Which lines of the entries below hold the word "your"? Report each of them.
··· The data ···
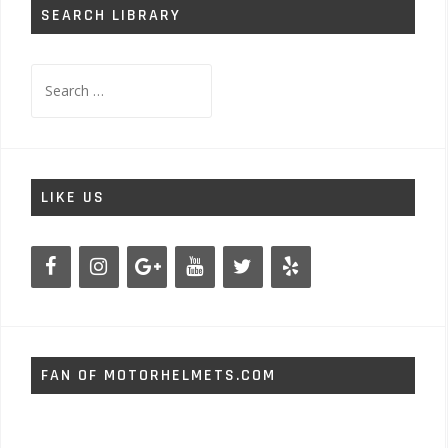
SEARCH LIBRARY
Search
for:
LIKE US
FAN OF MOTORHELMETS.COM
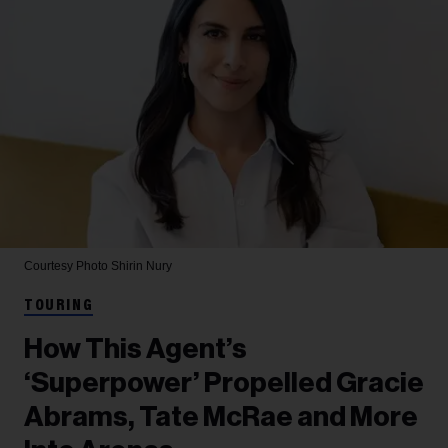
Courtesy Photo
Shirin Nury
TOURING
How This Agent’s
‘Superpower’ Propelled Gracie
Abrams, Tate McRae and More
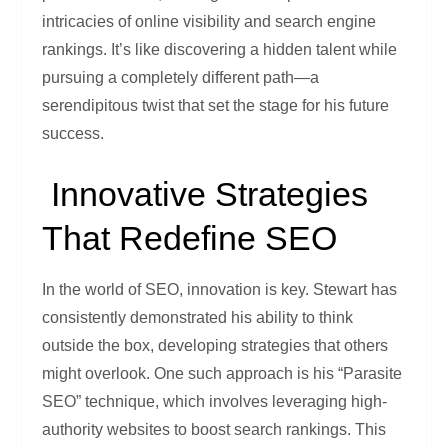
intricacies of online visibility and search engine
rankings. It’s like discovering a hidden talent while
pursuing a completely different path—a
serendipitous twist that set the stage for his future
success.
Innovative Strategies
That Redefine SEO
In the world of SEO, innovation is key. Stewart has
consistently demonstrated his ability to think
outside the box, developing strategies that others
might overlook. One such approach is his “Parasite
SEO” technique, which involves leveraging high-
authority websites to boost search rankings. This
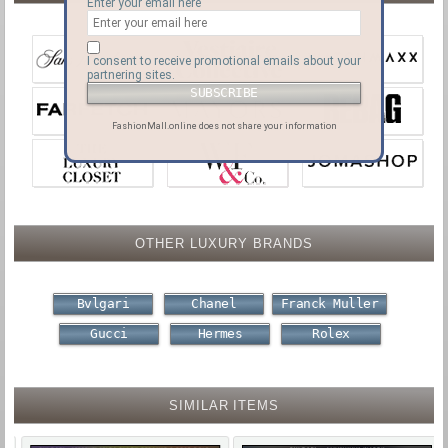
Enter your email here
I consent to receive promotional emails about your
partnering sites.
FashionMall.online does not share your information
OTHER LUXURY BRANDS
Bvlgari
Chanel
Franck Muller
Gucci
Hermes
Rolex
SIMILAR ITEMS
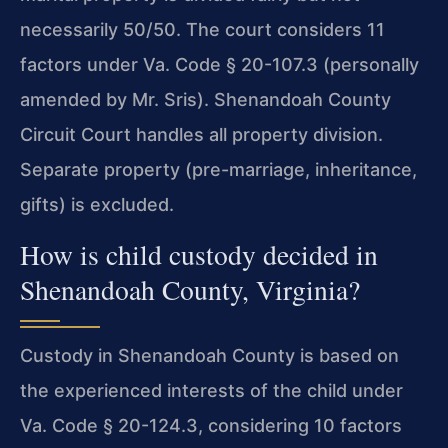
necessarily 50/50. The court considers 11
factors under Va. Code § 20-107.3 (personally
amended by Mr. Sris). Shenandoah County
Circuit Court handles all property division.
Separate property (pre-marriage, inheritance,
gifts) is excluded.
How is child custody decided in
Shenandoah County, Virginia?
Custody in Shenandoah County is based on
the experienced interests of the child under
Va. Code § 20-124.3, considering 10 factors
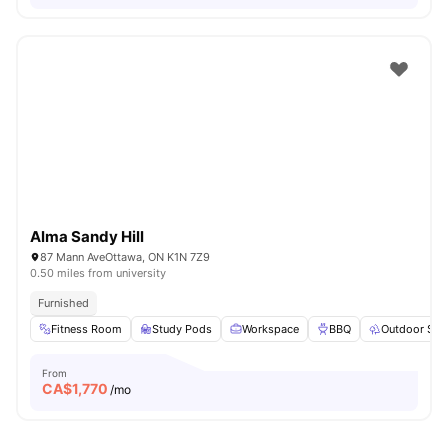
Alma Sandy Hill
87 Mann AveOttawa, ON K1N 7Z9
0.50 miles from university
Furnished
Fitness Room
Study Pods
Workspace
BBQ
Outdoor Spa
From
CA$
1,770
/mo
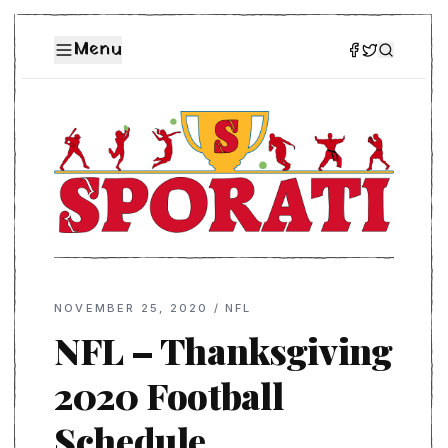
Menu
NOVEMBER 25, 2020
/
NFL
NFL – Thanksgiving
2020 Football
Schedule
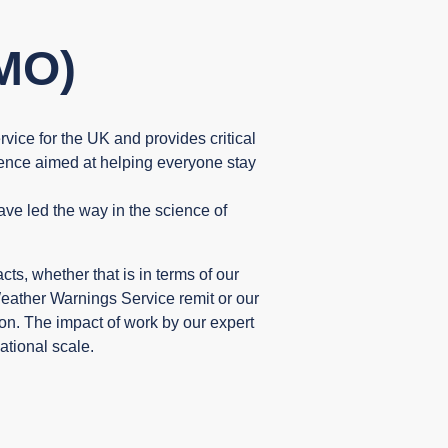
MO)
rvice for the UK and provides critical
ience aimed at helping everyone stay
ve led the way in the science of
s, whether that is in terms of our
ather Warnings Service remit or our
tion. The impact of work by our expert
ational scale.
···
Result:
Enter your email here
I consent to receive promotional emails about your
FashionMall.online does not share your information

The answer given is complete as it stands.